FedGRPO: Privately Optimizing Foundation Models with Group-Relative Rewards from Domain Clients¶
Conference: AAAI 2026 arXiv: 2602.12014 Code: https://github.com/Liar-Mask/FedGRPO Area: Self-Supervised Keywords: Federated Learning, Foundation Models, GRPO, Privacy Preservation, Reinforcement Learning
TL;DR¶
This paper proposes FedGRPO, which reformulates foundation model optimization as a reward-based evaluation process. Through competence-aware expert selection and federated group-relative policy optimization (transmitting only scalar reward signals), FedGRPO achieves privacy-preserving, communication-efficient federated foundation model optimization, approaching or surpassing centralized GRPO on mathematical reasoning and question-answering tasks.
Background & Motivation¶
Federated Foundation Models (FedFMs) aim to combine the strong generalization capability of large server-side foundation models with the domain expertise residing on client devices. The central question is: how can client-side domain knowledge effectively enhance foundation models while preserving local data privacy?
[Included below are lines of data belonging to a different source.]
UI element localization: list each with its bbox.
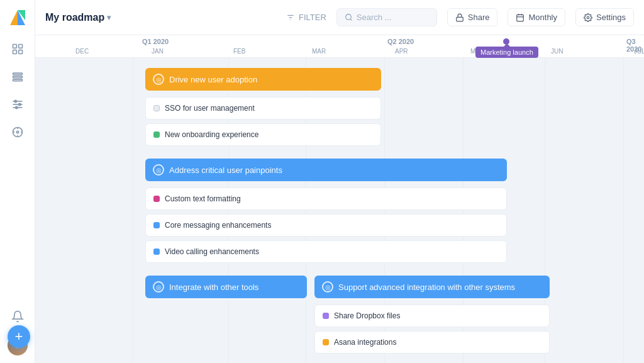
monthly-button[interactable]: Monthly — [508, 8, 565, 26]
title-chevron: ▾ — [107, 13, 111, 22]
task7-label: Asana integrations — [334, 338, 396, 347]
task4-label: Core messaging enhancements — [165, 221, 271, 230]
month-jun: JUN — [551, 48, 563, 55]
sidebar-item-compass[interactable] — [6, 121, 29, 143]
epic1-icon: ◎ — [153, 74, 164, 85]
page-title[interactable]: My roadmap ▾ — [45, 12, 111, 23]
task3-dot — [153, 196, 160, 202]
month-dec: DEC — [75, 48, 89, 55]
svg-line-26 — [350, 19, 352, 20]
epic1-label: Drive new user adoption — [169, 75, 257, 84]
settings-icon — [584, 13, 592, 22]
today-tooltip: Marketing launch — [475, 47, 538, 58]
month-jul: JUL — [634, 48, 644, 55]
filter-button[interactable]: FILTER — [286, 13, 326, 22]
svg-rect-9 — [13, 79, 22, 81]
search-icon — [345, 13, 353, 21]
add-button[interactable]: + — [8, 325, 30, 348]
share-label: Share — [468, 13, 490, 22]
epic3-label: Integrate with other tools — [169, 282, 258, 292]
month-feb: FEB — [233, 48, 245, 55]
timeline-content: ◎ Drive new user adoption SSO for user m… — [35, 58, 644, 363]
task1-label: SSO for user management — [165, 104, 255, 113]
task6-label: Share Dropbox files — [334, 311, 400, 320]
monthly-label: Monthly — [528, 13, 557, 22]
task5-label: Video calling enhancements — [165, 247, 259, 256]
epic-address-painpoints[interactable]: ◎ Address critical user painpoints — [145, 159, 507, 181]
month-apr: APR — [395, 48, 408, 55]
task-dropbox[interactable]: Share Dropbox files — [314, 304, 550, 327]
svg-point-14 — [18, 103, 20, 105]
svg-rect-7 — [13, 73, 22, 75]
grid-line-jul — [623, 58, 624, 363]
task2-dot — [153, 131, 160, 138]
task5-dot — [153, 249, 160, 255]
filter-label: FILTER — [299, 13, 326, 22]
svg-rect-6 — [18, 50, 22, 54]
filter-icon — [286, 13, 295, 22]
sidebar-item-list[interactable] — [6, 65, 29, 88]
quarter-q1: Q1 2020 — [142, 38, 169, 45]
svg-point-15 — [15, 106, 17, 108]
svg-rect-4 — [18, 45, 22, 48]
task-custom-text[interactable]: Custom text formatting — [145, 187, 507, 210]
title-text: My roadmap — [45, 12, 104, 23]
task2-label: New onboarding experience — [165, 130, 258, 139]
epic2-icon: ◎ — [153, 164, 164, 176]
grid-line-dec — [133, 58, 133, 363]
search-bar[interactable]: Search ... — [336, 8, 437, 26]
share-button[interactable]: Share — [447, 8, 498, 26]
task7-dot — [323, 339, 329, 345]
svg-rect-8 — [13, 76, 22, 78]
sidebar-item-gantt[interactable] — [6, 93, 29, 116]
svg-marker-0 — [10, 10, 18, 25]
app-logo[interactable] — [8, 8, 28, 28]
epic-support-integration[interactable]: ◎ Support advanced integration with othe… — [314, 276, 550, 298]
task-core-messaging[interactable]: Core messaging enhancements — [145, 214, 507, 237]
sidebar: U + — [0, 0, 35, 363]
task-asana[interactable]: Asana integrations — [314, 331, 550, 354]
settings-label: Settings — [596, 13, 626, 22]
task1-dot — [153, 105, 160, 111]
epic4-icon: ◎ — [322, 281, 333, 293]
svg-point-25 — [345, 14, 351, 20]
svg-point-17 — [16, 131, 18, 133]
svg-rect-5 — [13, 50, 16, 54]
search-placeholder: Search ... — [357, 13, 392, 22]
task-video-calling[interactable]: Video calling enhancements — [145, 240, 507, 263]
svg-rect-27 — [457, 17, 464, 21]
month-jan: JAN — [152, 48, 164, 55]
svg-rect-3 — [13, 45, 16, 48]
task6-dot — [323, 313, 329, 319]
epic-drive-user-adoption[interactable]: ◎ Drive new user adoption — [145, 68, 381, 91]
calendar-icon — [516, 13, 525, 22]
epic4-label: Support advanced integration with other … — [338, 282, 515, 292]
header: My roadmap ▾ FILTER Search ... Share Mon… — [35, 0, 644, 35]
task3-label: Custom text formatting — [165, 194, 241, 203]
settings-button[interactable]: Settings — [575, 8, 634, 26]
sidebar-item-roadmap[interactable] — [6, 38, 29, 60]
main-content: My roadmap ▾ FILTER Search ... Share Mon… — [35, 0, 644, 363]
task4-dot — [153, 222, 160, 228]
timeline: DEC Q1 2020 JAN FEB MAR Q2 2020 APR MAY … — [35, 35, 644, 363]
task-sso[interactable]: SSO for user management — [145, 97, 381, 120]
epic3-icon: ◎ — [153, 281, 164, 293]
task-onboarding[interactable]: New onboarding experience — [145, 123, 381, 146]
epic-integrate-tools[interactable]: ◎ Integrate with other tools — [145, 276, 307, 298]
month-mar: MAR — [312, 48, 326, 55]
bell-icon[interactable] — [6, 305, 29, 328]
svg-point-32 — [587, 16, 589, 19]
timeline-header: DEC Q1 2020 JAN FEB MAR Q2 2020 APR MAY … — [35, 35, 644, 58]
epic2-label: Address critical user painpoints — [169, 165, 282, 175]
today-label: Marketing launch — [480, 48, 533, 56]
svg-rect-28 — [517, 14, 524, 21]
quarter-q2: Q2 2020 — [387, 38, 414, 45]
svg-point-13 — [14, 100, 16, 102]
share-icon — [455, 13, 464, 22]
Existing client-to-server knowledge transfer methods fall into two categories:
Model-level transfer (e.g., FedPETuning): clients locally fine-tune parameters such as LoRA adapters and upload them for aggregation. This incurs substantial communication overhead (scaling with model size) and risks privacy leakage through gradients or parameters.
Synthetic data-level transfer (e.g., DPSDA-FL): clients generate and upload synthetic data. This similarly suffers from high communication overhead, and synthetic data may be exploited by honest-but-curious adversaries to infer original data.
Root Cause: existing methods struggle to simultaneously achieve strong privacy protection and communication efficiency. The authors' key insight is: transmitting only scalar evaluation scores—rather than model parameters or synthetic data—can simultaneously reduce privacy leakage risk and lower communication overhead by orders of magnitude.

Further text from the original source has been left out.